++++ Material for this task ++++
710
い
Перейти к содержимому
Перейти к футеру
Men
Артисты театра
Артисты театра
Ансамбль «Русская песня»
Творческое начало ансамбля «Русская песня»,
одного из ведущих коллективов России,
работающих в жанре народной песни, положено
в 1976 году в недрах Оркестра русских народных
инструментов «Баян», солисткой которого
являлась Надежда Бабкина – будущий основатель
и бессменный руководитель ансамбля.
++++
++++ Material for this task ++++
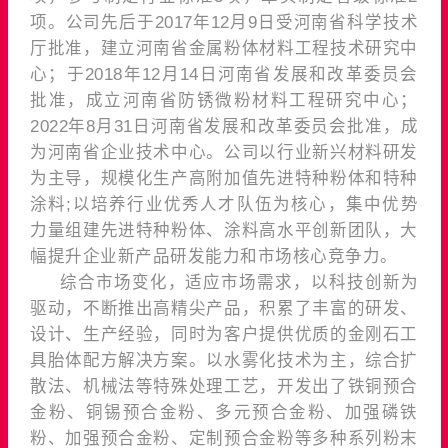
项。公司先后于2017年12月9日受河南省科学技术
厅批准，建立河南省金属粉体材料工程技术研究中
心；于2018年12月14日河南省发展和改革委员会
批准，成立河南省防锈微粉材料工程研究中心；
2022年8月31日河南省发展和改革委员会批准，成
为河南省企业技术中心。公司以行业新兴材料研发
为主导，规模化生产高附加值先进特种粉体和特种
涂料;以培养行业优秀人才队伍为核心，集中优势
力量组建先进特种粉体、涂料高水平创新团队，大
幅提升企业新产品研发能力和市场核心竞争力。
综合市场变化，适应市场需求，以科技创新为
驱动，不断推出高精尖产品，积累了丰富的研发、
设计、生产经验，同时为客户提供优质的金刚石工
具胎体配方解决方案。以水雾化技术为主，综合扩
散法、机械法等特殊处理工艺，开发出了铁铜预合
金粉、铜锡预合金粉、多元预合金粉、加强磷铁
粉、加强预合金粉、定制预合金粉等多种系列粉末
++++
++++ Material for this task ++++
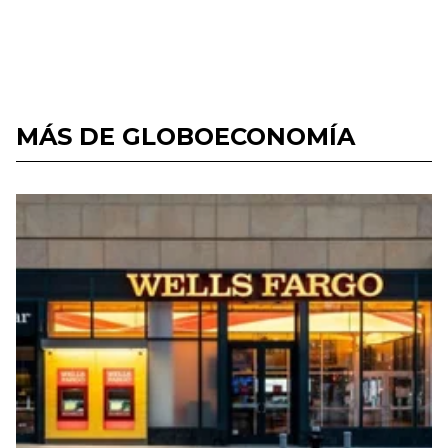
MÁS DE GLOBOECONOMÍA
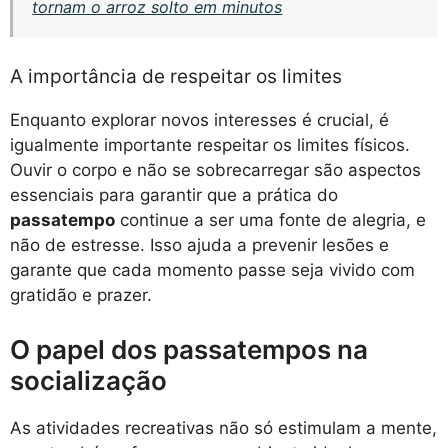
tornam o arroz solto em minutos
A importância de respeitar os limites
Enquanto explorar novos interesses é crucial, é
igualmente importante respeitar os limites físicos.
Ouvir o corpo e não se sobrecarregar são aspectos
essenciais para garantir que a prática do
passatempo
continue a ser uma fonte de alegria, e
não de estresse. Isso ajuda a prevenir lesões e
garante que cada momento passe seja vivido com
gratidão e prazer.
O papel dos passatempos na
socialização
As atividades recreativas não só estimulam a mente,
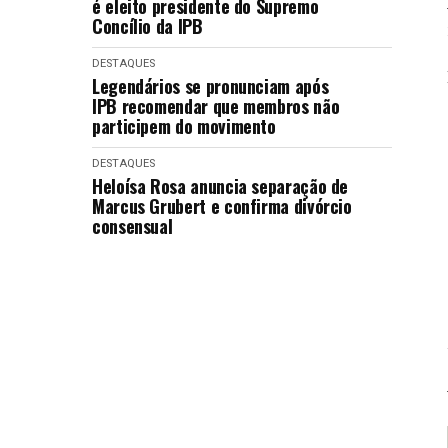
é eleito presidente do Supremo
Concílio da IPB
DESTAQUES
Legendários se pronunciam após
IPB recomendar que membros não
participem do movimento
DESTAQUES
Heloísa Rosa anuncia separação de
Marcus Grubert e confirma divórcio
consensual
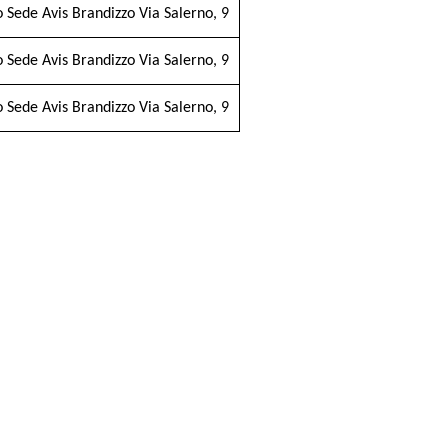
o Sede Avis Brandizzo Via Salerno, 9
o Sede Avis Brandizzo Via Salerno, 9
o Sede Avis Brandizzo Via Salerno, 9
++++
**What you need to do:**
Exactly the lines above from the one with "одного из ведущих" to the one with "и бессменный руководитель ансамбля.", both included, are to be quoted; leave the rest out.

**Task output:**
одного из ведущих коллективов России,
работающих в жанре народной песни, положено
в 1976 году в недрах Оркестра русских народных
инструментов «Баян», солисткой которого
являлась Надежда Бабкина – будущий основатель
и бессменный руководитель ансамбля.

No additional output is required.